_WHAT YOU SHOULD DO_
Quote the entries below from the line with "pyautogui.click(x=<x>, y=<y>)" through the line with "What do you see at coordinates (44, 680)", both ends included, and only those lines.

_DATA_
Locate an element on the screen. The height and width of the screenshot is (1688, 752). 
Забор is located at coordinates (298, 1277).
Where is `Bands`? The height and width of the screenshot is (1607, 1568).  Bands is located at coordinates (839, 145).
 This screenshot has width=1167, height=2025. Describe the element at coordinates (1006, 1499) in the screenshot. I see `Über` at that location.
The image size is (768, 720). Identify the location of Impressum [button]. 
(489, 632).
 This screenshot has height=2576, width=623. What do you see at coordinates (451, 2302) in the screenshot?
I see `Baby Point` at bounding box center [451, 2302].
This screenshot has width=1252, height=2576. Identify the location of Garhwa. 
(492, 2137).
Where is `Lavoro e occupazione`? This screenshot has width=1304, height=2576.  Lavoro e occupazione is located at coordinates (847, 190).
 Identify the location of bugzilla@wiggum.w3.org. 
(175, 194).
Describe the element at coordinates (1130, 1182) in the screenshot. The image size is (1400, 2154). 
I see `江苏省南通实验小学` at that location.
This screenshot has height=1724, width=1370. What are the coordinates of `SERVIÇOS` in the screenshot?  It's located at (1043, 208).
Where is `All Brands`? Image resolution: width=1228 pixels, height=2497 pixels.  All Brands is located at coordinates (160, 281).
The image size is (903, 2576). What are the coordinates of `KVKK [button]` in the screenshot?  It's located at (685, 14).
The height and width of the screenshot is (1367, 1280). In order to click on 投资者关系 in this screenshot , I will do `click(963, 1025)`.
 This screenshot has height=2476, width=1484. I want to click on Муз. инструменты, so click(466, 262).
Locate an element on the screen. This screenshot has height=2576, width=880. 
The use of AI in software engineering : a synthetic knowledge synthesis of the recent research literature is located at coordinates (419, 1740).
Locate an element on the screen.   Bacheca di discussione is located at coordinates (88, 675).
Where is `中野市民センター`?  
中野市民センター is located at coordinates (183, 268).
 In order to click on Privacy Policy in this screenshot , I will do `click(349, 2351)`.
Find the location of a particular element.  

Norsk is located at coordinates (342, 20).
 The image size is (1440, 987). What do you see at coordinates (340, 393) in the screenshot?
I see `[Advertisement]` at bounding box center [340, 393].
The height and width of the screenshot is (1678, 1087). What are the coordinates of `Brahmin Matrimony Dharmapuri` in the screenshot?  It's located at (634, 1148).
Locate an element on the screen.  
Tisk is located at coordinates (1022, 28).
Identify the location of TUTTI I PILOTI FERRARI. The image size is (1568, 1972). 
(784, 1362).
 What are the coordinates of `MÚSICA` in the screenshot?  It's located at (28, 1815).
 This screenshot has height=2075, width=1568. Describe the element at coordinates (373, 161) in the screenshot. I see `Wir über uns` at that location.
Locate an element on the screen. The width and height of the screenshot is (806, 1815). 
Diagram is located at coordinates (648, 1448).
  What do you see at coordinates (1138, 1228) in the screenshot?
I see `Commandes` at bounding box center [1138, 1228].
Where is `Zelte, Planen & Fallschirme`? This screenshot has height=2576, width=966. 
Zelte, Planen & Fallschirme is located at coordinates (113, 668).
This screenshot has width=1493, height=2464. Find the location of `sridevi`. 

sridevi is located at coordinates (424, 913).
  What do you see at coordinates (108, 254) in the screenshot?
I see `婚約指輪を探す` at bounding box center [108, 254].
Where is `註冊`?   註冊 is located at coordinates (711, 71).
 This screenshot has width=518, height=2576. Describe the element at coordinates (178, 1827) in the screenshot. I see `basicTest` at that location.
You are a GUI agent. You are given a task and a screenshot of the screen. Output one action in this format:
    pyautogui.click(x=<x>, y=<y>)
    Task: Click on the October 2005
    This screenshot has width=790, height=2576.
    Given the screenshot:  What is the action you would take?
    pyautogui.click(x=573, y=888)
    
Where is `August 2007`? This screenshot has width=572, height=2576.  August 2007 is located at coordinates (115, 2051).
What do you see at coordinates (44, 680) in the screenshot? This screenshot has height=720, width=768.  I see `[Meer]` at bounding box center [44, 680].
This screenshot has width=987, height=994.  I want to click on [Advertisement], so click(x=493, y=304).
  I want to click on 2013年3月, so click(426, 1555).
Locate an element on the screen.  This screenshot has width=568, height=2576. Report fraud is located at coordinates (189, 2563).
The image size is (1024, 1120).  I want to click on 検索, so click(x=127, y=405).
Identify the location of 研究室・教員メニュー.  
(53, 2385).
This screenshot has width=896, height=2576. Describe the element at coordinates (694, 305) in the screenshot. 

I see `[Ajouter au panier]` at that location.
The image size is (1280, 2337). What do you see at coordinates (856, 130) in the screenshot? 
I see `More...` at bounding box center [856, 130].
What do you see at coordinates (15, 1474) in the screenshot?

_COMPLETED TASK_
    pyautogui.click(x=<x>, y=<y>)
    Task: Click on the October 2005
    This screenshot has width=790, height=2576.
    Given the screenshot:  What is the action you would take?
    pyautogui.click(x=573, y=888)
    
Where is `August 2007`? This screenshot has width=572, height=2576.  August 2007 is located at coordinates (115, 2051).
What do you see at coordinates (44, 680) in the screenshot? This screenshot has height=720, width=768.  I see `[Meer]` at bounding box center [44, 680].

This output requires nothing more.